Epperson v. Nugent

57 Miss. 45 | Miss. | 1879

Campbell, J.,

delivered the opinion of the court.

The liability of an infant for necessaries is based on the necessity of his situation. As he must live, the law allows to any one supplying his wants a reasonable compensation. The law implies the promise to pay from the necessity of his situation. What are “ necessaries ” cannot be determined by any arbitrary and inflexible rule. It depends on circumstances, and each case must be governed by its own. It is stated in the books that the wants supplied must be personal to the infant, either for the body or the mind, in order to come within the description of necessaries, and that counsel fees and expenditures in a lawsuit are generally excluded. This is, no doubt, the general rule, and for an obvious reason. Usually an infant who has an estate has a guardian, who may and should engage and pay counsel, where the interests of the infant committed to his guardianship require it.
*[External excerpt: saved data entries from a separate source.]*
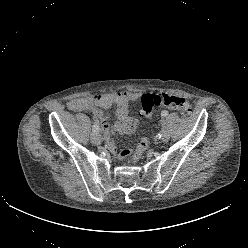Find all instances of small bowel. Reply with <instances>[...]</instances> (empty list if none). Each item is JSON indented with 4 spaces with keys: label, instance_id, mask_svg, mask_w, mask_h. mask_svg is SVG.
I'll return each instance as SVG.
<instances>
[{
    "label": "small bowel",
    "instance_id": "small-bowel-1",
    "mask_svg": "<svg viewBox=\"0 0 248 248\" xmlns=\"http://www.w3.org/2000/svg\"><path fill=\"white\" fill-rule=\"evenodd\" d=\"M139 97L138 93L128 91L103 93L73 99L69 101L68 107L73 111H94L97 123L101 124L108 149L113 154H116L117 147L111 138V134L112 132L128 134L136 130L138 122L136 118L129 114L128 105L130 102L137 101ZM113 104L117 107L116 115L118 121L111 127L102 109H107ZM130 154L131 149L128 146H123L120 149L119 158L128 157Z\"/></svg>",
    "mask_w": 248,
    "mask_h": 248
}]
</instances>
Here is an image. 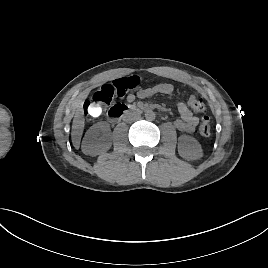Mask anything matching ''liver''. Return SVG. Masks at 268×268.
I'll use <instances>...</instances> for the list:
<instances>
[{"instance_id":"1","label":"liver","mask_w":268,"mask_h":268,"mask_svg":"<svg viewBox=\"0 0 268 268\" xmlns=\"http://www.w3.org/2000/svg\"><path fill=\"white\" fill-rule=\"evenodd\" d=\"M89 91L82 93L79 97V106L74 115L73 123H72V142L75 147H79L80 140L83 134L85 120L83 117L82 103L87 98Z\"/></svg>"}]
</instances>
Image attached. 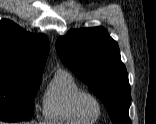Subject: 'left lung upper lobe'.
Segmentation results:
<instances>
[{
  "instance_id": "left-lung-upper-lobe-1",
  "label": "left lung upper lobe",
  "mask_w": 156,
  "mask_h": 124,
  "mask_svg": "<svg viewBox=\"0 0 156 124\" xmlns=\"http://www.w3.org/2000/svg\"><path fill=\"white\" fill-rule=\"evenodd\" d=\"M56 49L62 62L105 104L113 124H132L127 70L105 28L71 30L57 39Z\"/></svg>"
}]
</instances>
When an infant has no guardian, but has rights involved in litigation, and a lawyer has espoused the cause of the infant and devoted his services to the protection of the interests of the infant in such litigation, and as the result of the litigation an estate has been secured to the infant, it is just and proper, and within the principle on which an infant is held liable for necessaries, that the reasonable fees of such counsel should be paid out of the estate thus obtained^ If the infant had had a guardian who had employed and paid counsel, he would have *48been entitled to reimbursement out of the estate of his ward for the reasonable fees so paid, to be allowed on settlement by the Chancery Court. Shall the fact that the infant had no guardian, until the acquisition of the estate involved in the litigation in which the services of counsel were rendered made one necessary, deprive counsel of just compensation ? We say, no! It will operate for the benefit of infants to allow just compensation for counsel fees and expenditures in their behalf in maintaining their rights in litigation which results in securing to them the means of supplying their wants. In Pugh v. Dorsey, 8 S. & M. 379, the jurisdiction of the Chancery Court to decree compensation to a lawyer who had rendered his services, as such, to minors was denied, on the ground that his remedy, if any, was at law. At that time the Probate Court had exclusive jurisdiction of minors’ business, and the Chancery Court had nothing to do with minors as such. Now the Chancery Courts have jurisdiction of minors’ business, and “ of all demands against the same.” Const, art. 6, § 16; Code 1871, § 976.

The petition prays that the court shall ascertain what is a proper compensation for the services of the petitioner, and direct its payment by the guardian out of the estate of the minor, which the services of the petitioner contributed to secure. The court to which this application is made has jurisdiction of the person and estate of the minor, and is the appropriate tribunal to determine the matter brought before it by the petition. The case made by it commends itself to favorable consideration from the exceptional circumstances it presents. Decree affirmed.